### Extracted page text data

- - -

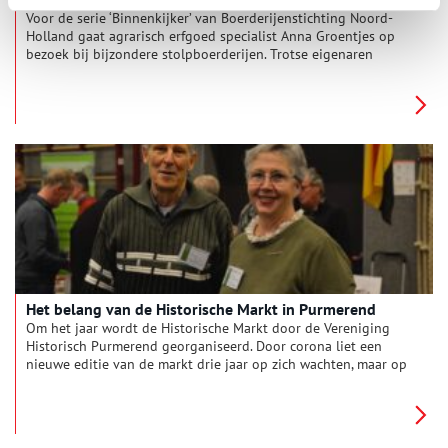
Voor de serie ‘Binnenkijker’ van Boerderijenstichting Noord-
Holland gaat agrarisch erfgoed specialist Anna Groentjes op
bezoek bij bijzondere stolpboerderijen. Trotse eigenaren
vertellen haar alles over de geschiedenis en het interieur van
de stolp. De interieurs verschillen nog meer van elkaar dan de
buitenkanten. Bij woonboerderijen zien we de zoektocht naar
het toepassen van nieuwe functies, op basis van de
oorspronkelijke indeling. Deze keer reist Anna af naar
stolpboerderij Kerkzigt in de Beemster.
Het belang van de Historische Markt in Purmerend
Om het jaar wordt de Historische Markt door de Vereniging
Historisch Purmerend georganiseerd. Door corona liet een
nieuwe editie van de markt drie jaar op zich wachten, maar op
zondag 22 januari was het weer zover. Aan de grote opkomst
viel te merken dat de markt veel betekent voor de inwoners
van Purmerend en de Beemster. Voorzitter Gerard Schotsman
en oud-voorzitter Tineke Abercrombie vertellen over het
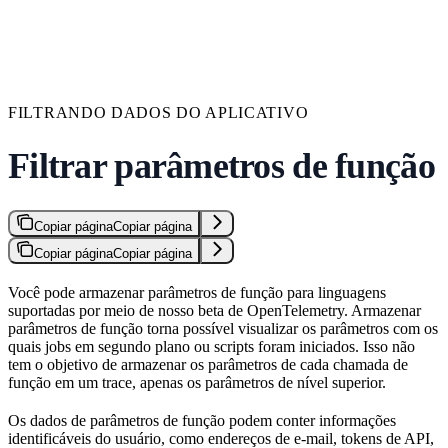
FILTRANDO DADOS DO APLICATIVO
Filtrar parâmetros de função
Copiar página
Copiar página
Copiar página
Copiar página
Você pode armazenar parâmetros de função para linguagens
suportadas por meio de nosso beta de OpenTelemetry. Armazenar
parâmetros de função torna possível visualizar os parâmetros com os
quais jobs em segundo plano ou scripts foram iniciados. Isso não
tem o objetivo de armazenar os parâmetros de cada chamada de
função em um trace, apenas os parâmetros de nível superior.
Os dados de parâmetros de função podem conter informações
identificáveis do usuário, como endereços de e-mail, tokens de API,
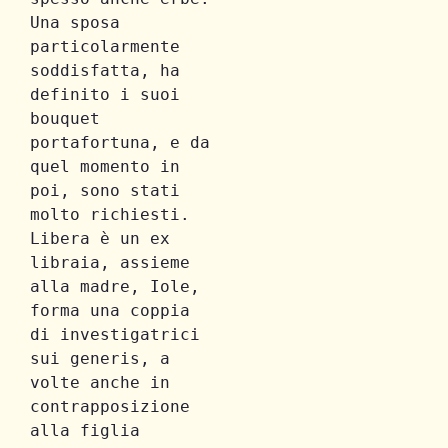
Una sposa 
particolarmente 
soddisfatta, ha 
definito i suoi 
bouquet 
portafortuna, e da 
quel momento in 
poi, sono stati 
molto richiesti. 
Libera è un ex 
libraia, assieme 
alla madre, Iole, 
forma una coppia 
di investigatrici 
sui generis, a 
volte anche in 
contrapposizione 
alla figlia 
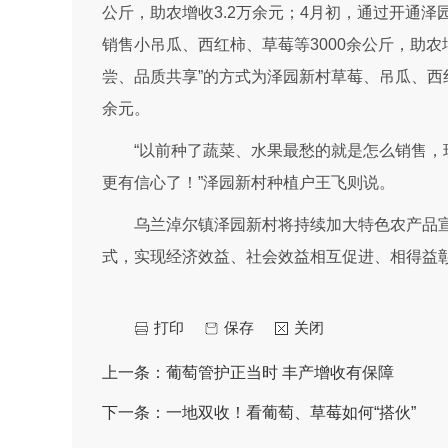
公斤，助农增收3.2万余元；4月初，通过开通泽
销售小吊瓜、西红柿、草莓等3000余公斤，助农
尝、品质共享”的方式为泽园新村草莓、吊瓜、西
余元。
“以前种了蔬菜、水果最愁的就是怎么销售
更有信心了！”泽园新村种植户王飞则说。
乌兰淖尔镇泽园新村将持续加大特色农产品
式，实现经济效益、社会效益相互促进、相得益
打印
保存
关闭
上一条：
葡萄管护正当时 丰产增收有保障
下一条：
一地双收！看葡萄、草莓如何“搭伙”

- - -

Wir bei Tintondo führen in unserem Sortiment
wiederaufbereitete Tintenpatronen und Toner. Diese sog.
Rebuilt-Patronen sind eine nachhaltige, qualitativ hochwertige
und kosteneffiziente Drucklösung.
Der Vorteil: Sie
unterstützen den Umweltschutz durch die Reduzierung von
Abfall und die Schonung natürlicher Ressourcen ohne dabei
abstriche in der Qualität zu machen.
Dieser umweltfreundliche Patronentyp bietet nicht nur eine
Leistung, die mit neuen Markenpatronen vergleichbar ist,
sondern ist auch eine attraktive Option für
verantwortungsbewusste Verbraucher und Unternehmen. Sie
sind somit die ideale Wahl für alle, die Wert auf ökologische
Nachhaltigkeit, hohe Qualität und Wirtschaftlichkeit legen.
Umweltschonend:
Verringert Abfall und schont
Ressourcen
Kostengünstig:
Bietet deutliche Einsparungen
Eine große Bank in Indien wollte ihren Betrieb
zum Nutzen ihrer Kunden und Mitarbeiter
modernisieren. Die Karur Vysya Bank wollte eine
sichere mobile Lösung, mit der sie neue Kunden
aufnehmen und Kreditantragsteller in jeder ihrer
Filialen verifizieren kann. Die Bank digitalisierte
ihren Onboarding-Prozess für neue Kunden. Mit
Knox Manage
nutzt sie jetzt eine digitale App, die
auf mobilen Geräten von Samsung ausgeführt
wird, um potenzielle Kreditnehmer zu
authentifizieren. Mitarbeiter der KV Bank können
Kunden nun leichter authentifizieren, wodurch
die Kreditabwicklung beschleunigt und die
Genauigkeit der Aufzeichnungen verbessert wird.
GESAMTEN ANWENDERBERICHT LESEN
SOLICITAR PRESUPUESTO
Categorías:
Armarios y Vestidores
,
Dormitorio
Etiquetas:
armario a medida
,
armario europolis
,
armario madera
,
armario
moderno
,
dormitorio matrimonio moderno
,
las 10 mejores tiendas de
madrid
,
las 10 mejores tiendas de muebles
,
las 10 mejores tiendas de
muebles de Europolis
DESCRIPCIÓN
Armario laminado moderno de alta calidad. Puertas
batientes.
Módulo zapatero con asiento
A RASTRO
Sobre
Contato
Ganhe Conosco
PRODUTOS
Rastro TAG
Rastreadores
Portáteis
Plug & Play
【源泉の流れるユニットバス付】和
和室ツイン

- - -

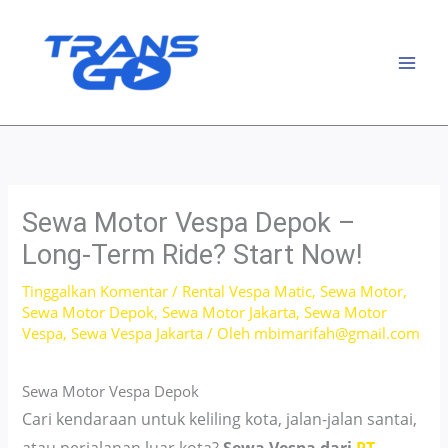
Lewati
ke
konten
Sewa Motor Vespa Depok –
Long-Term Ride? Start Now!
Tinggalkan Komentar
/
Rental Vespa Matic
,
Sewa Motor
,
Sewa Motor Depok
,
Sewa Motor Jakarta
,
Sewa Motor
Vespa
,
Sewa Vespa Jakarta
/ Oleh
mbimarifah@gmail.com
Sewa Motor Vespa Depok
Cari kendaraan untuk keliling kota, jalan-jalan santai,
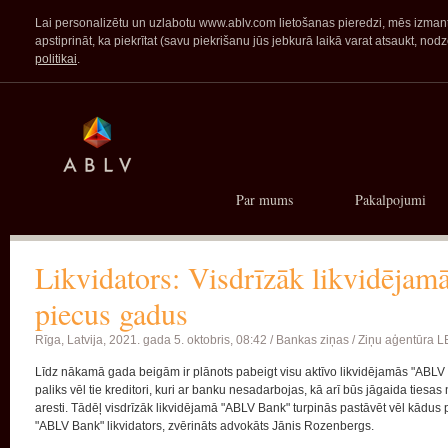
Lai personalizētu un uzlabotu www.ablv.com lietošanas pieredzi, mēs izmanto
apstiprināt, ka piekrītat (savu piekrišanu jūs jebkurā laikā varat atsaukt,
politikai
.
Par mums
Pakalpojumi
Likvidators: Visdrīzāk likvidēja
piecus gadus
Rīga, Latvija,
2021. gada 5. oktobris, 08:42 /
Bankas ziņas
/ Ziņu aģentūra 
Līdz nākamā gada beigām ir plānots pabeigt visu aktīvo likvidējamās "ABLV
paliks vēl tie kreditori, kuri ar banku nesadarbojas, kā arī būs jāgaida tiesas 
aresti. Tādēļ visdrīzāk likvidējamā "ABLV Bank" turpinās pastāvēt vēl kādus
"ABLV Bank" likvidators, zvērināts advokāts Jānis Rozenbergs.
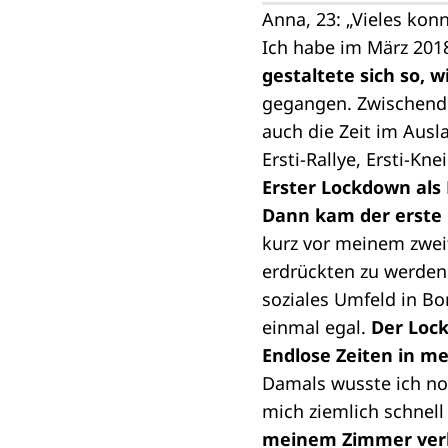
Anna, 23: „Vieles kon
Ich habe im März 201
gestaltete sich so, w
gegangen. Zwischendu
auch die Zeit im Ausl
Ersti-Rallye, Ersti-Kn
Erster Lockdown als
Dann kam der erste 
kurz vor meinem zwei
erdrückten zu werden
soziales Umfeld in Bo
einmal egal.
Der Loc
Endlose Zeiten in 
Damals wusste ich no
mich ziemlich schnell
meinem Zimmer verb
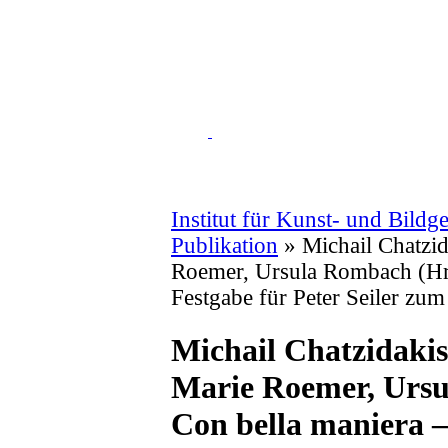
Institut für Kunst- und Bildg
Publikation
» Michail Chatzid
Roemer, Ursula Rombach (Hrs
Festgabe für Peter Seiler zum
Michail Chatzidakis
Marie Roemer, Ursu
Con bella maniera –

- - -

Give only the lines from the one holding "Voor de serie" through the one holding "vertellen haar alles", each restated exactly as it appears above.

### Solution for this task
Voor de serie ‘Binnenkijker’ van Boerderijenstichting Noord-
Holland gaat agrarisch erfgoed specialist Anna Groentjes op
bezoek bij bijzondere stolpboerderijen. Trotse eigenaren
vertellen haar alles over de geschiedenis en het interieur van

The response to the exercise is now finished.